■ Work request
With the images excluded, set down every line of the listing below exactly.
........
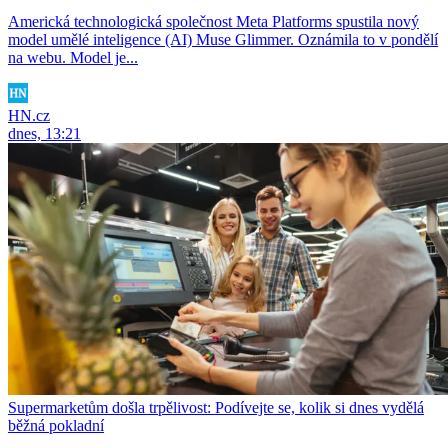
Americká technologická společnost Meta Platforms spustila nový
model umělé inteligence (AI) Muse Glimmer. Oznámila to v pondělí
na webu. Model je...
HN.cz
dnes, 13:21
Supermarketům došla trpělivost: Podívejte se, kolik si dnes vydělá
běžná pokladní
........
■ Written answer
Americká technologická společnost Meta Platforms spustila nový
model umělé inteligence (AI) Muse Glimmer. Oznámila to v pondělí
na webu. Model je...
HN.cz
dnes, 13:21
Supermarketům došla trpělivost: Podívejte se, kolik si dnes vydělá
běžná pokladní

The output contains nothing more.